As usual, the ladies wear their leggings — a very fitted type of clothing covering the legs — but of late their leggings appear to be of the thin and sheer variety, through which you could clearly see the wearer’s unmentionables. Normally, I would ascribe this to a kind of casualness — something akin to throwing on a baseball cap on a bad hairday, or not caring over much about VPLs (visible panty lines).
But it was when I was nearly blinded on Sunday in Old Harbour after the sun broke through a woman’s chocolate brown leggings and glanced off her reflective silver French cut undies that I realised a fashion statement was being made. Clearly the woman couldn’t claim that the leggings had worn thin in the rear, or that she didn’t have a mirror or cared enough to look in the mirror before she left the house, because otherwise she was all done up: tumbling hair, long nails and eyelashes, groomed eyebrows and big jewellery. And because it was still a little early, I couldn’t tell if she was coming from the club or going to church. But needless to say, her dress, or lack thereof, was deliberate.
No longer are we content to wear the tightest and tiniest of garments to outline our figures, or even be coy about our g-strings peeking out from the top of our low riding jeans (the ‘whale-tail’ as it is officially known), no Siree. These days we’re wilfully engaging in a game of ‘the Emporer’s new clothes’. And even if the ‘whale-tailing’ trend for women might have waned when clothing designers shifted their focus from low-slung jeans to high-waisted trousers, it appears as though the fashion rebels among us have found a new way to ensure that our panties remain provocative garments intended for public display of our barely clothed behinds.
And so I wonder, is this the women’s version of the ‘belt-under-batty’ look that our men have been championing over the last few years? The fashion historians will tell you that “sagging” is wearing pants below the waist, and therefore revealing much of the underwear. Lee D Baker, dean of academic affairs at Duke University, believes that sagging was adopted from the United States prison system where belts are sometimes prohibited to keep prisoners from using them as weapons or in committing suicide by hanging themselves.
The style was later popularised by hip-hop artistes in the 1990s and has since become a symbol of freedom and cultural awareness among many youths or a symbol of their rejection of the values of mainstream society.
But what of our women? And what, may we ask, is the baring of our g-strings a symbol of? Not since Monica Lewinsky revealed her g-string to then president of the United States, Bill Clinton, have we been largely inundated by something so little.

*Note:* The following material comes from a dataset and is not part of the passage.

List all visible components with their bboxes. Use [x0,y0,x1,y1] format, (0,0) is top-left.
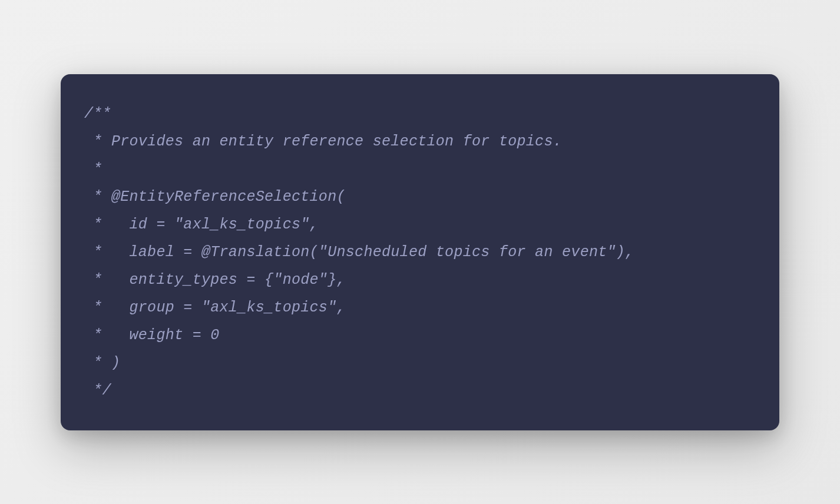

Once the domain of bodybuilders and strippers, the g-string has become a lingerie staple over the past few years and in that it is very democratic — one size truly fits all — almost every grown woman can claim to own one.
While I am all for clothing being an outlet for the expression of one’s individual style, the lack thereof, I am afraid, has little to do with women’s rejection of mainstream society’s mores and norms. This overt calling attention to one’s naked booty has me wondering what’s going to happen next.
On another note, the police commissioner’s office just released new figures that indicate an increasing trend in violent crimes against women. There were 748 reported cases of rape last year, 44 more than in 2010 and 47 more than in 2009.
Ladies, please, let’s keep our clothes on.